Doblamos de nuevo y nos dirigimos por el camino que llevaba hacia el campo de fútbol de pasto, en la misma dirección que iríamos si quisiéramos volver al patio de la media. Pero en vez de eso, entramos en una sala vacía que parecía un anfiteatro. Era la sala de audiovisuales, donde se hacían obras teatrales y se daban discursos.
Luego de cerrar la puerta detrás de nosotros, miré alrededor. Las luces estaban apagadas, las sillas vacías, no había nadie. Tampoco había ventanas.

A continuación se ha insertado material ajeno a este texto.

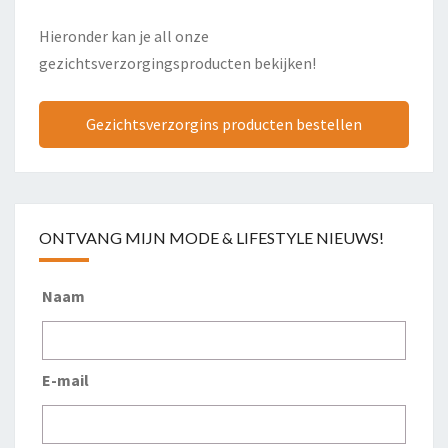
Hieronder kan je all onze
gezichtsverzorgingsproducten bekijken!
Gezichtsverzorgins producten bestellen
ONTVANG MIJN MODE & LIFESTYLE NIEUWS!
Naam
E-mail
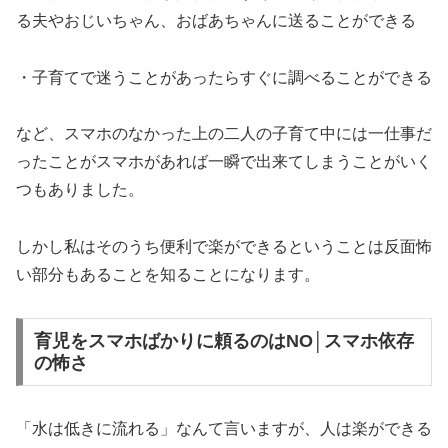
る夫やおじいちゃん、おばあちゃんに送ることができる
・子育てで迷うことがあったらすぐに調べることができる
など、スマホのなかった上の二人の子育て中には一仕事だ
ったことがスマホがあれば一瞬で出来てしまうことがいく
つもありました。
しかし私はそのうち便利で楽ができるということは反面怖
い部分もあることを知ることになります。
育児をスマホばかりに頼るのはNO│スマホ依存
の怖さ
「水は低きに流れる」なんて言いますが、人は楽ができる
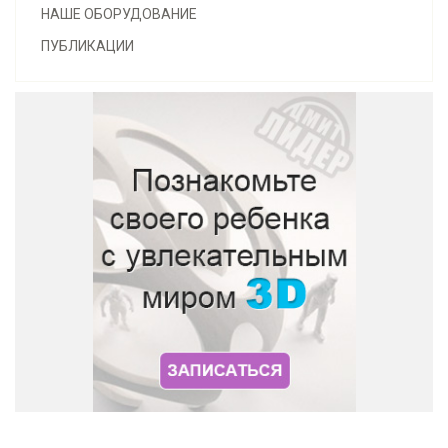
НАШЕ ОБОРУДОВАНИЕ
ПУБЛИКАЦИИ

—Érica no sabrá que entramos aquí— comprendí— Troveto, eres un genio.
Él no reaccionó, supongo que no era momento para halagos. Se apoyó sobre el respaldo de una silla hasta que dejó de jadear. Luego miró hacia la puerta. Creo que nunca lo había visto tan preocupado. Era algo esperable en nuestra situación, pero su cara de preocupación se sentía como agua seca o fuego frío, algo que no debía ser.
Me sacudí la cabeza. Me pregunté si alguno de mis compañeros habría sobrevivido a la matanza en la carrera hacia la salida trasera. Quizás uno o dos habrían conseguido salir corriendo y estaban de camino a sus casas... pero la idea me iba pareciendo más tonta mientras más pensaba en ella. Claro que Érica no dejaría a nadie con vida. Nadie podía esconderse de ella. Troveto y yo habíamos tenido suerte, y nada nos garantizaba salir vivos de esa pieza.
Miré las paredes. No había ventanas. Érica no nos podía ver, pero nosotros tampoco podíamos verla a ella. Podía estar al otro lado del colegio, buscándonos, tanto como esperándonos justo al otro lado de esa puerta.
—Alguien tiene que salir a ver— indicó Troveto.
Me giré hacia él, temiéndome que me lo estuviera pidiendo a mí. Yo no podía, no soportaba la idea de arriesgarme así, de encontrarme frente a frente con Érica. Sin embargo, él mismo me rodeó y sujetó el pomo de la puerta con una mano. Se detuvo un momento para tomar aire.
—Muy bien— dijo.
Troveto abrió la puerta. Al mismo tiempo, un estruendo a nuestras espaldas nos hizo voltearnos. De pronto ahí estaba ella, al fondo de la sala. Había roto la pared como si nada desde el lado contrario.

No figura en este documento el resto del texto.